Analysis of The Force Awakens — Rey: A Hero’s Awakening



While Rey is in many ways an obvious reflection of Luke and Anakin, she also has a unique twist to her starting point. Unlike Luke, and even Anakin, Rey has no family to support her in her struggle to survive in the harsh environment of Jakku. There is no wasting time with friends or picking up power converters in her future. Rey also seems more self-sufficient and capable at survival than Luke. I doubt Rey would lose in a fight against a single Tusken Raider. Her skills at using her staff for self-defense are also a necessary setup to explain her ability to fight against Kylo Ren in single combat, something Luke never had to face in his first adventure.

While Rey is very capable and self-reliant, she is also lonely and longs for adventure, as seen in the adorable and poignant moment where she wears an old Rebel pilot helmet, and in her excited reaction to Finn’s claim to be a Resistance fighter. However, she is also trapped on Jakku by the fear that her family won’t be able to find her when they return. While she tries to maintain an unshakable belief that her family will come back, Rey also has moments of realization that she may be stuck on Jakku her entire life, beautifully shown through her melancholy gaze at the old woman at the cleaning stations of Niima Outpost.

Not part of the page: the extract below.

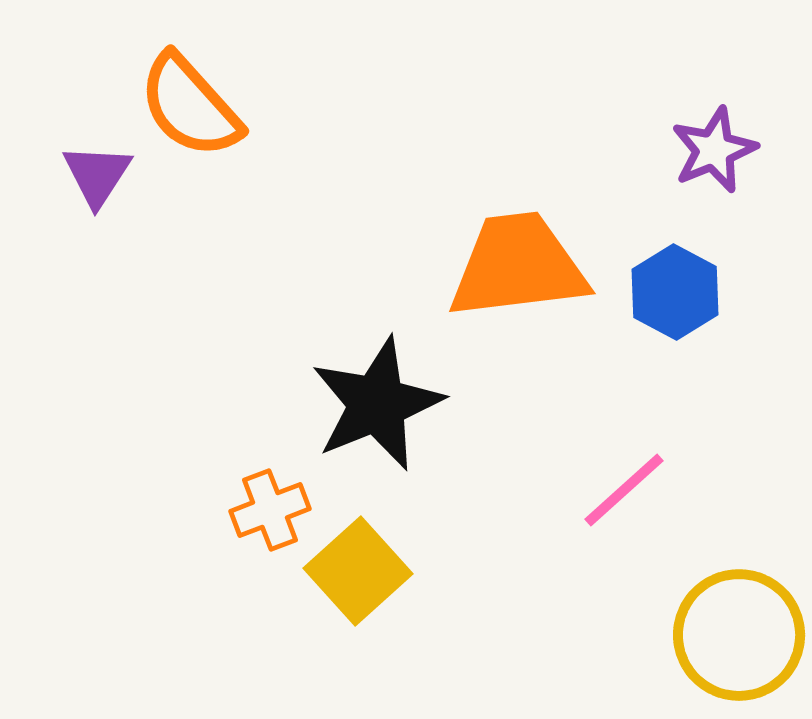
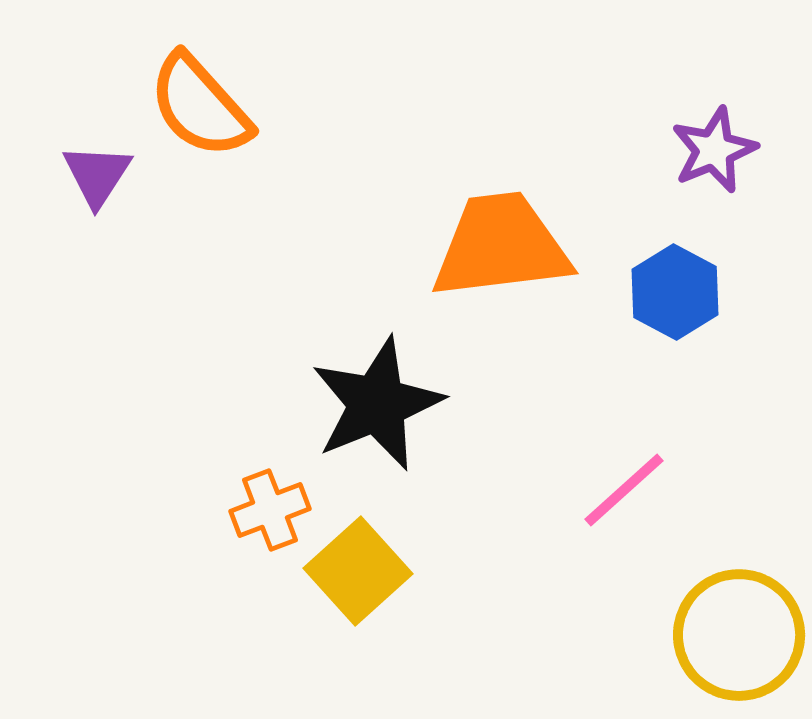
orange semicircle: moved 10 px right
orange trapezoid: moved 17 px left, 20 px up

Though she is isolated and without family, Rey still shows compassion, as seen in her immediate reaction to BB-8’s distress. Rey treats BB-8 as if he is a person, telling him that his would-be captor “has no respect for anyone.” This connection to droids is another link to Anakin and Luke, who treated their droid companions with similar respect.

Rey’s adventure truly begins when Finn enters the picture. She is forced to flee from the First Order when she is seen with Finn, though she would have been confronted by them anyway because of BB-8. Her excited reaction to Finn as a Resistance fighter shows that she is drawn to adventure, though, like Luke, she needs external pressure to push her on her way. As a symbol of this adventure, our new hero is forced to flee in the Millennium Falcon.

For some, Rey’s piloting skills in the Falcon seemed a little too remarkable. The anthology novel Before the Awakening explains that she learned to fly numerous types of ships by way of a salvaged flight simulator. And Rey is already familiar with the Falcon as she not only knows about the modifications Unkar made, but also disagrees with them. Even without this background, Rey’s exceptional piloting skills and instincts connect her to Anakin and Luke.

Rey’s relationship with Han was wonderfully constructed and very touching. I may be reading into things, but I get the sense that Han may know, or guess, who Rey really is. In any case, Han becomes a mentor and father figure to her, though she again runs from this connection due to her belief that her real family will return for her back on Jakku.

Rey’s strongest call towards adventure comes with the vision in Maz’s castle. It is at her darkest moment – Finn’s refusal to actively join the fight – that she hears the voice of a young girl crying out from deep within Maz’s castle.

When Rey touches the saber she is transported to an eerie hallway as we hear the breathing of Darth Vader and the voice of Yoda echoing the word “energy,” confirmed as dialogue pulled from Empire. This is actually the hallway in Cloud City where Luke and Vader fought. In the novel, Rey sees a vision of a young boy in the hall. I believe this is a young Kylo Ren – one of several hints in the novel that they knew each other before the events of the film. Originally, Rey was to have seen Vader and Luke fighting in the distance. In the film, she hears Luke crying out in denial of Vader’s revelation and the hallway collapses.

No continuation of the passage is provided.